Its striking interior has often been used as a location for film and TV productions.

==Refurbishment==

After acquiring the theatre from the Crane's in 1967, the Liverpool Corporation decided to lease the building formally known as Crane's (now known as Hanover House) to Mr. David Ramsey since then the lease of the building has been distributed between the Ramsey's, To which the Council then subleased the building back off the Ramsey's to lease to the Epstein. As part of this lease the council in 1967 agreed to help subsidise the lease with £100,000 per year to the Epstein, helping with maintenance, utilities, and rent. This helped with the £7,000 refurbishment in 1967 (with it opening in 1968) and again in 2011 with £1.2 million refurbishment after the theatre laid dormant for 6 years. As of 2023, the council released a statement regarding their withdrawal with their deal saying that the theatre no longer, "provided the best value for the tax payer's money". Even after negotiations from Epstein Entertainment LTD for the Council to subsidise the lease by £50,000 per year, half of the price of their previous agreement the council denied the proposal leaving a lack of financial backing for the theatre to remain open. Leading to 8 June 2023 where it was released in a press statement given by Epstein Entertainment LTD that despite the business being solvent, that the theatre was to close on 30 June 2023, with the last show on 28 June 2023.
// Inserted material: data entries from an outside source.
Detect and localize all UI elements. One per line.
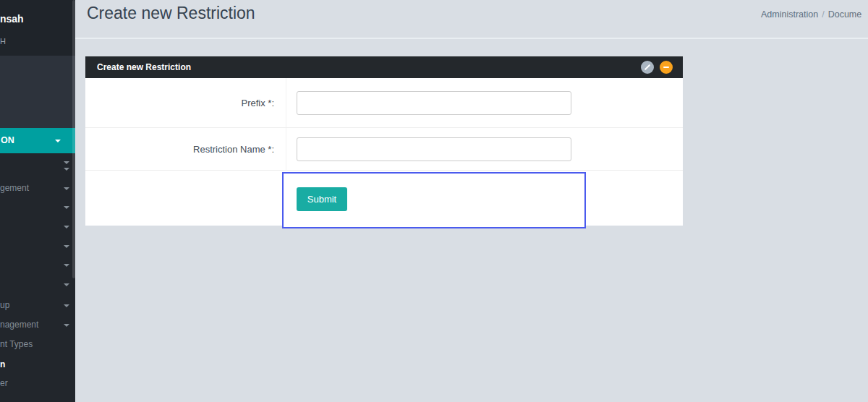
sidebar-submenu-item[interactable]: [0, 217, 75, 236]
chevron-down-icon: [64, 187, 69, 190]
chevron-down-icon: [64, 304, 69, 307]
sidebar-submenu-item[interactable]: [0, 275, 75, 294]
chevron-down-icon: [55, 140, 61, 142]
panel-header: Create new Restriction: [85, 56, 683, 78]
restriction-name-label: Restriction Name *:: [193, 144, 274, 155]
sidebar-submenu-item[interactable]: nt Types: [0, 335, 75, 354]
form-row-prefix: Prefix *:: [85, 78, 683, 128]
breadcrumb-link-administration[interactable]: Administration: [761, 9, 818, 20]
sidebar-active-label: ON: [1, 128, 14, 153]
breadcrumb: Administration/Docume: [761, 9, 861, 20]
sidebar-user-name: nsah: [0, 13, 24, 25]
chevron-down-icon: [64, 206, 69, 209]
submenu-label: er: [0, 378, 8, 388]
submit-button[interactable]: Submit: [297, 187, 347, 211]
restriction-name-input[interactable]: [297, 137, 571, 161]
sidebar-collapsed-menu[interactable]: [0, 56, 75, 128]
chevron-down-icon: [64, 324, 69, 327]
sidebar-submenu-item-active[interactable]: n: [0, 355, 75, 375]
edit-icon[interactable]: [641, 61, 654, 74]
prefix-field-cell: [286, 78, 683, 127]
sidebar-user-section: nsah H: [0, 0, 75, 56]
chevron-down-icon: [64, 283, 69, 286]
restriction-name-field-cell: [286, 128, 683, 170]
submenu-label: up: [0, 300, 9, 310]
panel-title: Create new Restriction: [85, 62, 191, 72]
chevron-down-icon: [64, 226, 69, 228]
sidebar-submenu-item[interactable]: [0, 159, 75, 179]
submit-focus-region: Submit: [282, 172, 586, 228]
sidebar-user-role: H: [0, 37, 6, 46]
collapse-icon[interactable]: [660, 61, 673, 74]
submenu-label: nt Types: [0, 339, 33, 349]
breadcrumb-separator: /: [818, 9, 827, 20]
submenu-label: gement: [0, 183, 29, 193]
submenu-label: n: [0, 359, 5, 369]
breadcrumb-link-document[interactable]: Docume: [828, 9, 862, 20]
sidebar-submenu-item[interactable]: up: [0, 296, 75, 315]
submenu-label: nagement: [0, 320, 38, 330]
sidebar-nav: nsah H ON gement: [0, 0, 75, 402]
prefix-label-cell: Prefix *:: [85, 78, 286, 127]
app-screen: nsah H ON gement: [0, 0, 868, 402]
page-title: Create new Restriction: [87, 4, 255, 23]
sidebar-item-administration-active[interactable]: ON: [0, 128, 75, 153]
form-row-restriction-name: Restriction Name *:: [85, 128, 683, 171]
chevron-down-icon: [64, 264, 69, 267]
prefix-input[interactable]: [297, 91, 571, 115]
sidebar-submenu-item[interactable]: [0, 236, 75, 256]
sidebar-submenu-item[interactable]: [0, 197, 75, 217]
chevron-down-icon: [64, 168, 69, 171]
create-restriction-panel: Create new Restriction Prefix *: Restric…: [85, 56, 683, 226]
sidebar-scrollbar[interactable]: [72, 0, 75, 278]
sidebar-submenu-item[interactable]: [0, 255, 75, 275]
chevron-down-icon: [64, 245, 69, 248]
header-divider: [75, 38, 868, 39]
prefix-label: Prefix *:: [241, 98, 274, 108]
restriction-name-label-cell: Restriction Name *:: [85, 128, 286, 170]
sidebar-submenu-item[interactable]: nagement: [0, 315, 75, 335]
panel-header-actions: [641, 61, 673, 74]
sidebar-submenu-item[interactable]: gement: [0, 179, 75, 198]
sidebar-submenu-item[interactable]: er: [0, 374, 75, 393]
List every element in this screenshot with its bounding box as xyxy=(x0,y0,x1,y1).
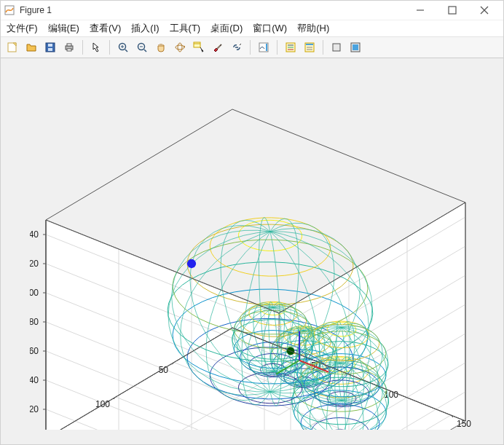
rotate3d-button[interactable] xyxy=(171,39,189,56)
svg-line-108 xyxy=(46,109,232,220)
hide-plot-tools-button[interactable] xyxy=(328,39,345,56)
app-icon xyxy=(4,4,15,16)
close-button[interactable] xyxy=(468,1,500,20)
link-plots-button[interactable] xyxy=(228,39,245,56)
menu-edit[interactable]: 编辑(E) xyxy=(47,20,81,36)
svg-text:80: 80 xyxy=(30,317,39,327)
toolbar-separator xyxy=(109,40,110,55)
figure-window: Figure 1 文件(F) 编辑(E) 查看(V) 插入(I) 工具(T) 桌… xyxy=(0,0,504,445)
property-editor-button[interactable] xyxy=(301,39,318,56)
data-cursor-button[interactable] xyxy=(190,39,208,56)
axes-3d[interactable]: 204060801001201405010015050100150 xyxy=(30,73,474,430)
insert-legend-button[interactable] xyxy=(282,39,299,56)
svg-point-19 xyxy=(176,45,184,50)
edit-plot-button[interactable] xyxy=(87,39,105,56)
svg-rect-2 xyxy=(449,7,456,14)
maximize-button[interactable] xyxy=(436,1,468,20)
axes-svg: 204060801001201405010015050100150 xyxy=(30,73,474,430)
svg-rect-35 xyxy=(333,44,340,51)
save-button[interactable] xyxy=(42,39,59,56)
titlebar: Figure 1 xyxy=(1,1,503,20)
toolbar-separator xyxy=(277,40,277,55)
zoom-in-button[interactable] xyxy=(114,39,132,56)
svg-rect-21 xyxy=(194,42,200,47)
svg-line-13 xyxy=(125,50,127,52)
window-title: Figure 1 xyxy=(20,5,52,15)
menu-window[interactable]: 窗口(W) xyxy=(251,20,288,36)
toolbar-separator xyxy=(82,40,83,55)
svg-rect-10 xyxy=(67,44,71,46)
minimize-button[interactable] xyxy=(404,1,436,20)
svg-text:20: 20 xyxy=(30,404,39,414)
svg-text:40: 40 xyxy=(30,375,39,385)
toolbar-separator xyxy=(250,40,251,55)
pan-button[interactable] xyxy=(152,39,170,56)
menu-insert[interactable]: 插入(I) xyxy=(130,20,160,36)
svg-text:140: 140 xyxy=(30,229,39,240)
svg-text:60: 60 xyxy=(30,346,39,356)
show-plot-tools-button[interactable] xyxy=(347,39,364,56)
svg-rect-32 xyxy=(306,44,313,45)
zoom-out-button[interactable] xyxy=(133,39,151,56)
menu-desktop[interactable]: 桌面(D) xyxy=(209,20,244,36)
svg-rect-26 xyxy=(266,44,267,51)
open-button[interactable] xyxy=(23,39,40,56)
plot-area[interactable]: 204060801001201405010015050100150 xyxy=(1,58,503,444)
svg-rect-37 xyxy=(353,44,358,50)
menu-file[interactable]: 文件(F) xyxy=(5,20,39,36)
svg-rect-7 xyxy=(48,44,52,47)
brush-button[interactable] xyxy=(209,39,227,56)
svg-text:50: 50 xyxy=(159,365,169,375)
new-figure-button[interactable] xyxy=(4,39,21,56)
toolbar-separator xyxy=(323,40,323,55)
insert-colorbar-button[interactable] xyxy=(255,39,272,56)
svg-point-99 xyxy=(187,259,196,268)
toolbar xyxy=(1,36,503,58)
svg-text:100: 100 xyxy=(30,288,39,298)
svg-line-17 xyxy=(144,50,146,52)
svg-rect-11 xyxy=(67,49,71,51)
svg-text:120: 120 xyxy=(30,259,39,269)
print-button[interactable] xyxy=(60,39,78,56)
svg-line-107 xyxy=(232,109,465,202)
svg-rect-8 xyxy=(48,48,52,51)
menubar: 文件(F) 编辑(E) 查看(V) 插入(I) 工具(T) 桌面(D) 窗口(W… xyxy=(1,20,503,36)
menu-tools[interactable]: 工具(T) xyxy=(168,20,202,36)
svg-point-20 xyxy=(178,43,182,52)
menu-view[interactable]: 查看(V) xyxy=(88,20,122,36)
menu-help[interactable]: 帮助(H) xyxy=(296,20,331,36)
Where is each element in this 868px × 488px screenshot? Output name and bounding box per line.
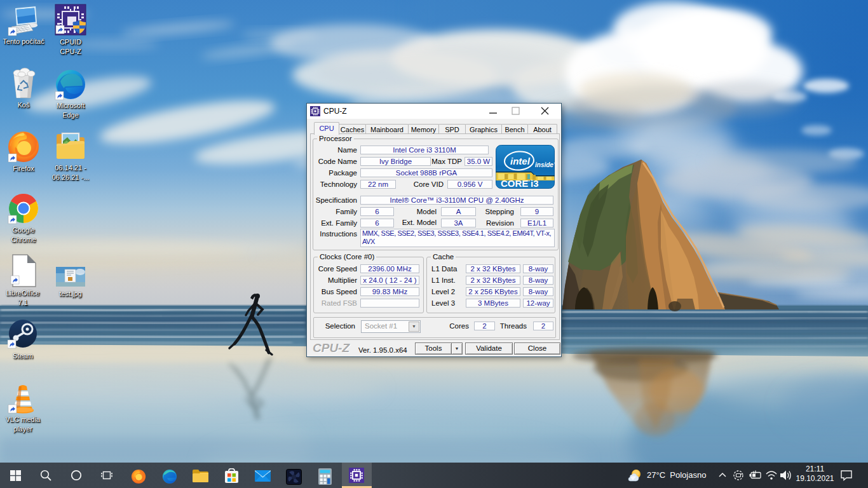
svg-text:™: ™	[527, 179, 530, 183]
svg-text:inside™: inside™	[535, 161, 555, 168]
svg-text:intel: intel	[510, 156, 531, 166]
svg-text:CORE: CORE	[501, 178, 528, 189]
svg-text:i3: i3	[531, 178, 539, 189]
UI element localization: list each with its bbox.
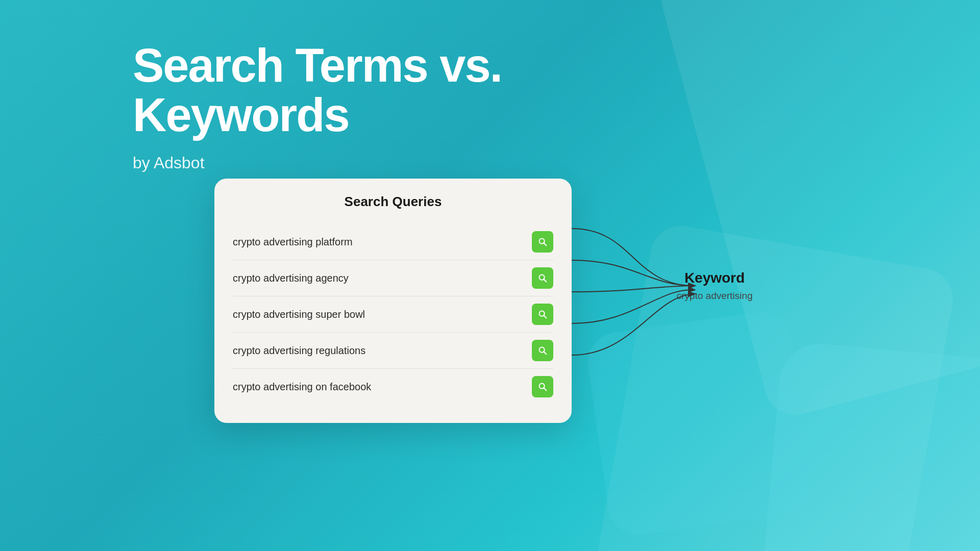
search-icon-1 xyxy=(537,236,548,247)
search-button-3[interactable] xyxy=(532,304,553,325)
query-text-4: crypto advertising regulations xyxy=(233,345,524,357)
svg-line-1 xyxy=(544,243,546,245)
query-text-5: crypto advertising on facebook xyxy=(233,381,524,393)
query-text-3: crypto advertising super bowl xyxy=(233,309,524,320)
svg-line-7 xyxy=(544,352,546,354)
query-text-1: crypto advertising platform xyxy=(233,236,524,248)
query-row-3: crypto advertising super bowl xyxy=(233,296,553,333)
search-button-4[interactable] xyxy=(532,340,553,361)
search-button-1[interactable] xyxy=(532,231,553,253)
search-queries-card: Search Queries crypto advertising platfo… xyxy=(214,179,572,423)
search-icon-4 xyxy=(537,345,548,356)
search-icon-2 xyxy=(537,272,548,284)
search-button-5[interactable] xyxy=(532,376,553,397)
keyword-value: crypto advertising xyxy=(658,290,771,302)
query-row-4: crypto advertising regulations xyxy=(233,333,553,369)
query-row-5: crypto advertising on facebook xyxy=(233,369,553,405)
byline: by Adsbot xyxy=(133,154,980,172)
keyword-label: Keyword xyxy=(658,270,771,286)
search-icon-3 xyxy=(537,309,548,320)
query-row-2: crypto advertising agency xyxy=(233,260,553,296)
keyword-box: Keyword crypto advertising xyxy=(658,270,771,302)
search-icon-5 xyxy=(537,381,548,392)
svg-line-9 xyxy=(544,388,546,390)
svg-line-3 xyxy=(544,279,546,282)
search-button-2[interactable] xyxy=(532,267,553,289)
diagram-wrapper: Search Queries crypto advertising platfo… xyxy=(214,179,801,393)
query-row-1: crypto advertising platform xyxy=(233,224,553,260)
page-title: Search Terms vs. Keywords xyxy=(133,41,643,139)
svg-line-5 xyxy=(544,315,546,318)
query-list: crypto advertising platform crypto adver… xyxy=(233,224,553,405)
card-title: Search Queries xyxy=(233,194,553,210)
query-text-2: crypto advertising agency xyxy=(233,272,524,284)
content-area: Search Terms vs. Keywords by Adsbot xyxy=(0,0,980,172)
In 2005 the theatre closed for refurbishment, with an estimated reopening date of September 2007. In 2007 Liverpool City Council, who lease the Theatre from Mr. David Ramsey owner of the building, commissioned an independent valuation of the Theatre's rental value, after months of negotiations with no progression on the terms of the new lease. The refurbished theatre eventually reopened in May 2011.
Since its refurbishment it has hosted pantomimes such as Snow White and the Seven Dwarfs starring Amanda Harrington from Desperate Scousewives and other charity events.